Thursday 1 March was the coldest spring day on record, averaging –3.8°C. The six days from 26 February to 3 March (highlighted in blue) were the coldest Britain has been since Christmas 2010.
This pushed electricity demand up 10%, as people used more electric heating to keep warm. The evening peak demand on 1 March was the highest in three years, and so was not stretching the system to its limits.
Electricity prices rose to five times the average for the quarter. They peaked at £990 per megawatt hour (MWh) for half an hour, and also fell to –£150 per MWh as the market became volatile.
Coal generation surged for the weeks surrounding the cold spell. Not because more output from conventional plants was needed, but rising gas prices made it more economical to burn than gas. Total generation from fossil fuels remained around 20–25 GW.
Biomass and hydro ran solidly throughout the cold spell. Wind output was particularly high when it was most needed, ranging from 11.8 to 13.8 GW during 1 March. Whilst wind certainly helped, the lights would not have gone off without it, as up to 19 GW of spare gas capacity was available if needed.
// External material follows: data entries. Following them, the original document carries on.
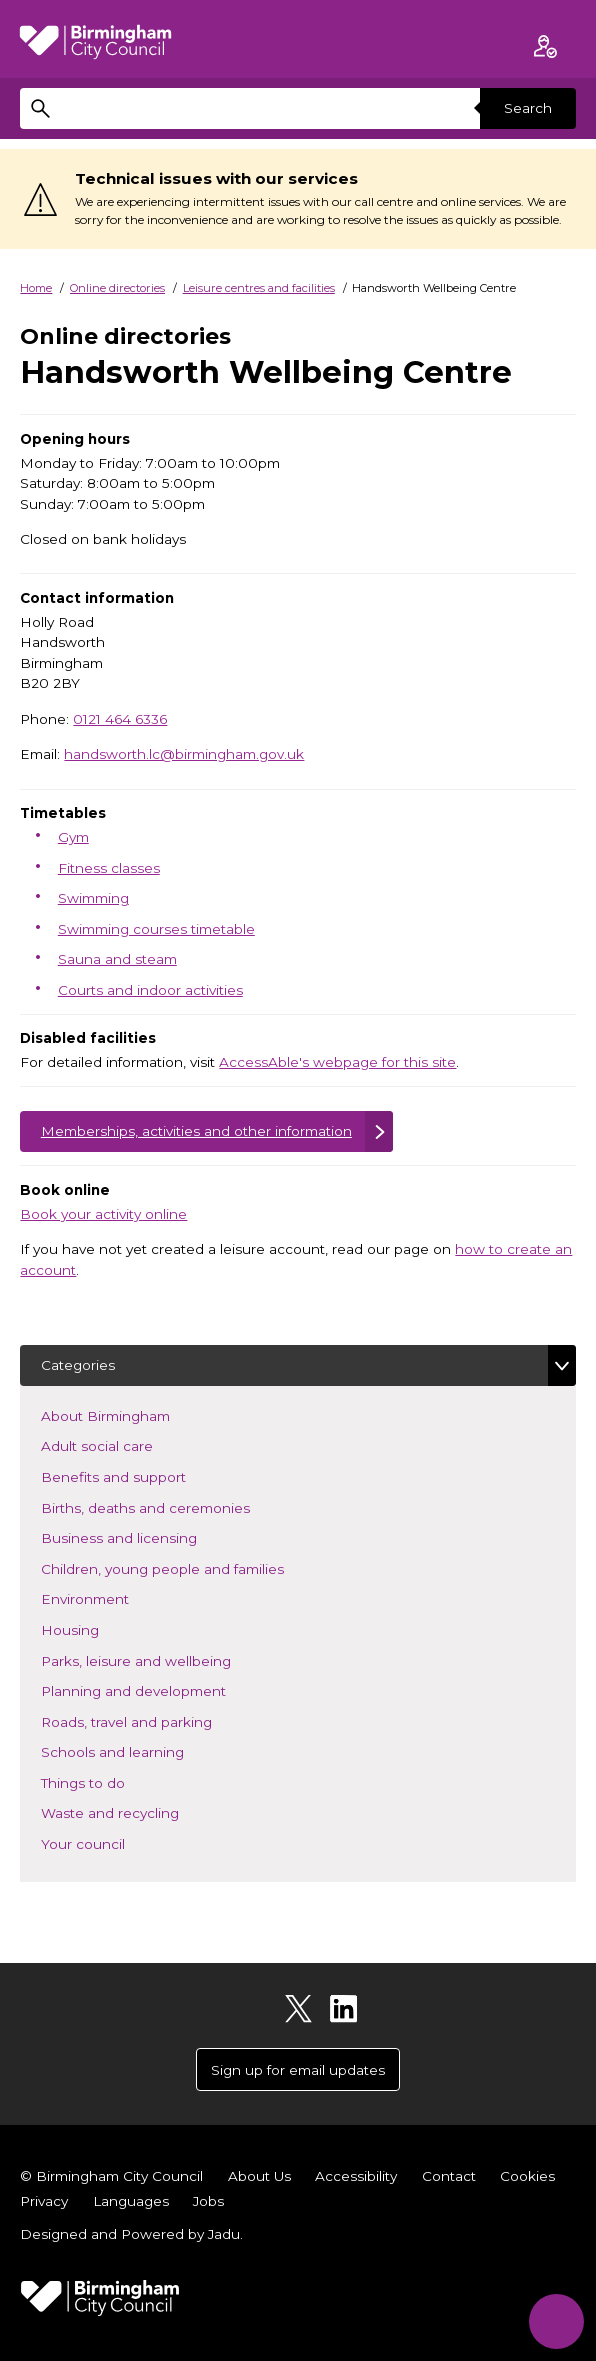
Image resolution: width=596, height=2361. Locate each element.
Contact (449, 2176)
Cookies (527, 2176)
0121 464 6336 (120, 719)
Britain’s links to other countries were not so helpful. We exported to France through much of the cold spell. French electricity demand is more impacted by temperature than British, as more French homes use electric heating.
Looking in more detail at the UK’s links to other countries:
- Britain had been largely importing from France all year, but then exported solidly through 27–28 February, when power prices were higher in France.
- Prices remained lower in the Netherlands, so Britain continued importing from them.
- Britain and Ireland traded power back and forth to help balance their systems. On 3 March the East-West link between North Wales and Dublin was taken offline for (unrelated) maintenance.